■ To do ■
Search the records below for the word "site". Pull out each line that has it.

** Provided information follows **

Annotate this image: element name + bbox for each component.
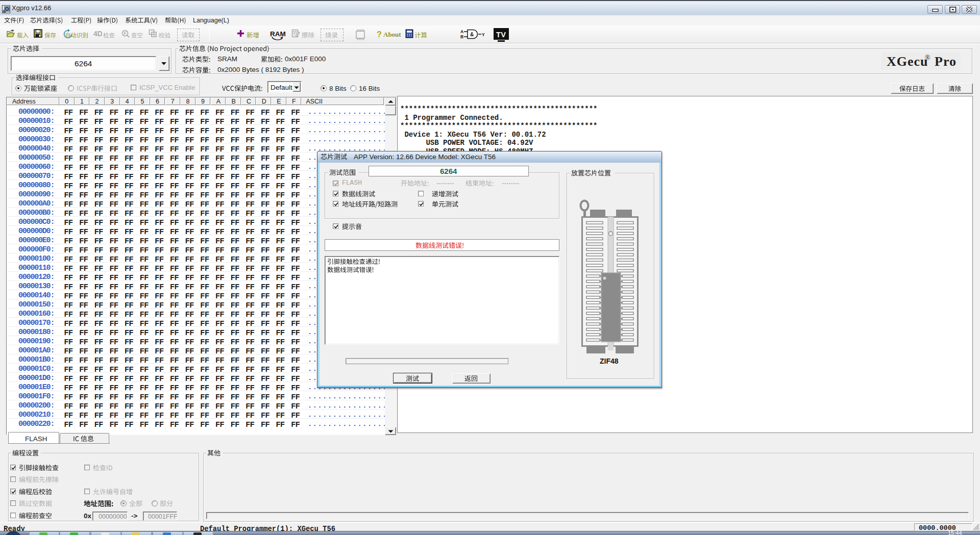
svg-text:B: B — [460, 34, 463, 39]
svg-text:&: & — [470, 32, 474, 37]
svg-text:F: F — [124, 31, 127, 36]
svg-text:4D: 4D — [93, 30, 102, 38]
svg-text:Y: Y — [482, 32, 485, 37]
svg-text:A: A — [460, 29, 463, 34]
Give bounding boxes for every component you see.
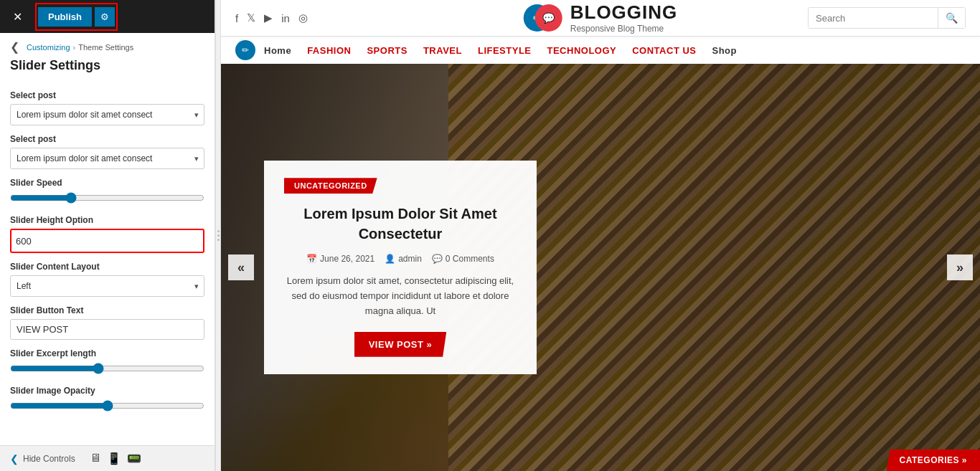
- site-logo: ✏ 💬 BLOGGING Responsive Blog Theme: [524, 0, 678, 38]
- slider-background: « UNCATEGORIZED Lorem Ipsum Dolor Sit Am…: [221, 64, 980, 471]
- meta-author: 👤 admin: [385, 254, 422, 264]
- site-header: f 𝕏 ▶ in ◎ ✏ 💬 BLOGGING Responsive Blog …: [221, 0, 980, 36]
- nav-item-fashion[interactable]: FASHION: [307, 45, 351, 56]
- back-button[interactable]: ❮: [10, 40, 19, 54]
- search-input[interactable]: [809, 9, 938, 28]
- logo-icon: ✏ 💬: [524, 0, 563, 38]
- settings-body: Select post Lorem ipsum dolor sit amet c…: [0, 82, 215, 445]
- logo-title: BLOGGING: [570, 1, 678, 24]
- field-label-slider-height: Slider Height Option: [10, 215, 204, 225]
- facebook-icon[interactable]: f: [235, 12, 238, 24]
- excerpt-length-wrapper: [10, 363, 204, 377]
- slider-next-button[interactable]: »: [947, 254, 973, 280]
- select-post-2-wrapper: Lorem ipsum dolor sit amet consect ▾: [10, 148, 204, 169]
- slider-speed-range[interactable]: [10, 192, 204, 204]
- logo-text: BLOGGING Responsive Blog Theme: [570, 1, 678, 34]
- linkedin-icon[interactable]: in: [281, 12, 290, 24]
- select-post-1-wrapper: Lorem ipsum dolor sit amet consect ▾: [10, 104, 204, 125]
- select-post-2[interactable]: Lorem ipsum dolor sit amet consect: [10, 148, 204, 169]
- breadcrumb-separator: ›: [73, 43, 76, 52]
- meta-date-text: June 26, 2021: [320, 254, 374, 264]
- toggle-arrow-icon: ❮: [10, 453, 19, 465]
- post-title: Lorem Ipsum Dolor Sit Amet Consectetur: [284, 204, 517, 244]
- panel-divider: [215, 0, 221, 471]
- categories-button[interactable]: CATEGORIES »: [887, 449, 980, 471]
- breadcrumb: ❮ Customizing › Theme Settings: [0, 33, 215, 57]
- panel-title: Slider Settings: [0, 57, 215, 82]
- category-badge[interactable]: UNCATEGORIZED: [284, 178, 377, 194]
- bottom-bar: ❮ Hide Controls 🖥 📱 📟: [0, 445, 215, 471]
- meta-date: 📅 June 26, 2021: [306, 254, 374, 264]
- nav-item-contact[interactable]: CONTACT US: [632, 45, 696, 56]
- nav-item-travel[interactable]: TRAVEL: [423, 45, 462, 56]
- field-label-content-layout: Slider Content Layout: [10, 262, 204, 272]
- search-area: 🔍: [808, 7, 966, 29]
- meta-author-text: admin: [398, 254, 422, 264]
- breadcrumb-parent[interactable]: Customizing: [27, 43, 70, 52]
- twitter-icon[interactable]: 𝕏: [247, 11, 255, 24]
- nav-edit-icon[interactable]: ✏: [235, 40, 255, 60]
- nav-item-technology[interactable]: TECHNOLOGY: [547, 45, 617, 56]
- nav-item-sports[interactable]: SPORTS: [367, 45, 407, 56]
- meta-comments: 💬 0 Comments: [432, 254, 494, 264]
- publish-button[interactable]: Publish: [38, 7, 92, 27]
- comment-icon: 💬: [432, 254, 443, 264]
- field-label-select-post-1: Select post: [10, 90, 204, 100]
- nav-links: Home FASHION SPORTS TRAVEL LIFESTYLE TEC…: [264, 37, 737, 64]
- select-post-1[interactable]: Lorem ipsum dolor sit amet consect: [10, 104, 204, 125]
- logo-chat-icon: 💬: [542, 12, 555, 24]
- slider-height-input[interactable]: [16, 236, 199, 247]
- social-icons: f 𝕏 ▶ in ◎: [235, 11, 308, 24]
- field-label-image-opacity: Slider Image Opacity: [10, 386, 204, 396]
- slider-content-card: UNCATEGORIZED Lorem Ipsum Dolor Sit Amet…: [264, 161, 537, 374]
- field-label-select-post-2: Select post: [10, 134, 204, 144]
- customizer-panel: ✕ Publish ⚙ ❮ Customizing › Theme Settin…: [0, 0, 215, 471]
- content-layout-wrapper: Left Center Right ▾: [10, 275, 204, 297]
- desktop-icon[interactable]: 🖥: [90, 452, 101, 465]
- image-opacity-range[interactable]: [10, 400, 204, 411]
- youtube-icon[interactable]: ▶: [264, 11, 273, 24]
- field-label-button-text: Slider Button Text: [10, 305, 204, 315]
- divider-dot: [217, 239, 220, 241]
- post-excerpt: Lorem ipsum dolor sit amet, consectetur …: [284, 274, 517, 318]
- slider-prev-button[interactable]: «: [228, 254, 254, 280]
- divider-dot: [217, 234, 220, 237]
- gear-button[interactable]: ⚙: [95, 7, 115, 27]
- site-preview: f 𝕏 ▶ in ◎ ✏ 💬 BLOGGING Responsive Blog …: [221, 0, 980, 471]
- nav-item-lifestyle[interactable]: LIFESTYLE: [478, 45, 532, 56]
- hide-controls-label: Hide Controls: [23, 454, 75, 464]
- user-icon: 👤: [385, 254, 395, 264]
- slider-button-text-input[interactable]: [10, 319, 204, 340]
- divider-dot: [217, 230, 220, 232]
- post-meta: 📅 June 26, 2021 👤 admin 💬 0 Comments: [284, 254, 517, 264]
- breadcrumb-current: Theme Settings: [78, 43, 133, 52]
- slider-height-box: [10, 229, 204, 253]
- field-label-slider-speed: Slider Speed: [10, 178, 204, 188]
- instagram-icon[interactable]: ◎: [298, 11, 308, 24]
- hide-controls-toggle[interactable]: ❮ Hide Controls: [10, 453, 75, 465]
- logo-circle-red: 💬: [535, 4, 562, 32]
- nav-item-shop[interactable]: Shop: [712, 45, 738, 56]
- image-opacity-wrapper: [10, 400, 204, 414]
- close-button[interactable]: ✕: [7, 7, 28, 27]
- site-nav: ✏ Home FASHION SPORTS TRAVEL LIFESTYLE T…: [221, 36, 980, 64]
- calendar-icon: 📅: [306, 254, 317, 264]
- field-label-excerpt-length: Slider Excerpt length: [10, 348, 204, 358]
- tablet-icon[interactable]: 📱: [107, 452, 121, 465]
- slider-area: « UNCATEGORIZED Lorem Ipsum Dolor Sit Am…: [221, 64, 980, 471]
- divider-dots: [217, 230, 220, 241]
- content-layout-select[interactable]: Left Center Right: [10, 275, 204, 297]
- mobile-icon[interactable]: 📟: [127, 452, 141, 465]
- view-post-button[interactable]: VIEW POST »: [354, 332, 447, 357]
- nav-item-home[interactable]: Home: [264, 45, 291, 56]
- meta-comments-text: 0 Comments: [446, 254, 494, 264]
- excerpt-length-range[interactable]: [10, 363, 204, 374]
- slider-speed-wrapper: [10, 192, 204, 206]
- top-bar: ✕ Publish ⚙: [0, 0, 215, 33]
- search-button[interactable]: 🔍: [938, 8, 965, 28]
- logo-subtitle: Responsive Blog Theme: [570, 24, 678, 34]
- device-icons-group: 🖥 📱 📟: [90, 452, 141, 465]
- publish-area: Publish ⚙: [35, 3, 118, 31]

** End of Provided information **

■ Your solution ■
- site-logo: ✏ 💬 BLOGGING Responsive Blog Theme: [524, 0, 678, 38]
- site-header: f 𝕏 ▶ in ◎ ✏ 💬 BLOGGING Responsive Blog …: [221, 0, 980, 36]
- site-preview: f 𝕏 ▶ in ◎ ✏ 💬 BLOGGING Responsive Blog …: [221, 0, 980, 471]
- site-nav: ✏ Home FASHION SPORTS TRAVEL LIFESTYLE T…: [221, 36, 980, 64]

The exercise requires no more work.